04.02.2004 - [3 Hours] PLD Madness Posted Tuesday, April 6, 2004 by Jeff
After spending an extended period of time trying to figure out why the PLD's worked at 5V and not 3.3V, I re-read the spec sheets. Apparently the PLD's "don't blow up" between -1.3ish volts and 5.5ish volts. That doesn't mean they work. They only work between 4.25 and 5.5V. Joy. I'll be speaking with one of the TA's Monday to see what they think. Meanwhile I'll be thinking of alternative solutions as well.

03.31.2004 - [4 Hours] Discussion, PLD work Posted Friday, April 2, 2004 by Jeff
Met with team. Had at-length discussion about use of costatements, etc with Phil. I'm convinced that simplicity is a better way to approach things (and from what I've heard, costatements/functions can be flakey at times), but I've given up on the argument. I have sample code that works and can be gotten to a state which creates a usable demonstration in a short period of time, so I'm letting them do what they want. If it works, they win; if it doesn't, we have something to fall back on. I also started programming the PLD's and discovered that they aren't capable of having an 11-bit counter (not enough macrocells). As such I've devised an even more interesting solution. The rabbit will track the address internally and the PLD's can deal with a 9-bit counter. Once the 9-bit counter rolls over, the Rabbit will do a load to change the upper 10th/11th-bits each time. It should be a little slower, but it'll still work (and be faster than doing a load after each byte of data). Fun.

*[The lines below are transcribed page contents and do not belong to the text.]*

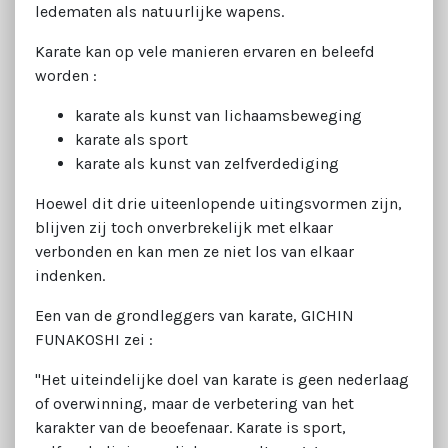
ledematen als natuurlijke wapens.
Karate kan op vele manieren ervaren en beleefd
worden :
karate als kunst van lichaamsbeweging
karate als sport
karate als kunst van zelfverdediging
Hoewel dit drie uiteenlopende uitingsvormen zijn,
blijven zij toch onverbrekelijk met elkaar
verbonden en kan men ze niet los van elkaar
indenken.
Een van de grondleggers van karate, GICHIN
FUNAKOSHI zei :
"Het uiteindelijke doel van karate is geen nederlaag
of overwinning, maar de verbetering van het
karakter van de beoefenaar. Karate is sport,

03.30.2004 - [2 Hours] Software, software Posted Friday, April 2, 2004 by Jeff
Looked at what Phil/Ego had done so far, was somewhat disturbed by how little was accomplished. Wrote a small test program which establishes a connection to PC, receives arbitrary data, outputs data to Ports F/G (Epson data/address lines), then polls for input on Port E (IR input lines). Tested it on the Rabbit with great success.




*** Week 11 ***
Week Total: 11 Hours
Semester Total: 102.5 Hours

Summary: Fixed board layout :(

03.26.2004 - [4 Hours] Yuck Posted Friday, April 2, 2004 by Jeff
Revised board layout, submitted it back to the boardhouse. If we're lucky it'll be in a week from Monday. Going to concentrate on software and prototyping as much as possible this coming week.

03.25.2004 - [3 Hours] Good news, bad news Posted Friday, April 2, 2004 by Jeff
Well, I finished soldering the power-related components and the entire power "network" seems to work perfectly. Unfortunatley, the rabbit headers are wrong and the Epson's footprint is frighteningly close to being too "wide." Considered fly wiring some stuff, but there are a *lot* of wires. Going to talk to TA's tomorrow. Also started updating PCB layout in the (likely) event that we order a new PCB.

03.24.2004 - [4 Hours] Got board back, soldered some Posted Friday, April 2, 2004 by Jeff
Got PCB back, started soldering on power supply-related chips. Experimented on "junk" board for a while first.




*** Week 10 ***
Week Total: 0 Hours
Semester Total: 91.5 Hours

Summary: Spring break. Skiing!





*** Week 9 ***
Week Total: 27 Hours
Semester Total: 91.5 Hours

Summary: Layout. Layout. LAYOUT.

03.11.2004 - [7 Hours] Finished layout Posted Thursday, March 11, 2004 by Jeff
Submitted to FreeDFM.com repeatedly, and fixed the minor errors they found (one with spacing of the pins on the custom rabbit headers, the other with a few traces that were too closely spaced, which was weird because the DRC in Orcad thought it was fine). Layout Plus is evil too, as it dies randomly and corrupts your last saved layout on occasion. Ugh. Regardless, layout is finally done. Now working on updating notebook and writing the remaining part of the layout homework.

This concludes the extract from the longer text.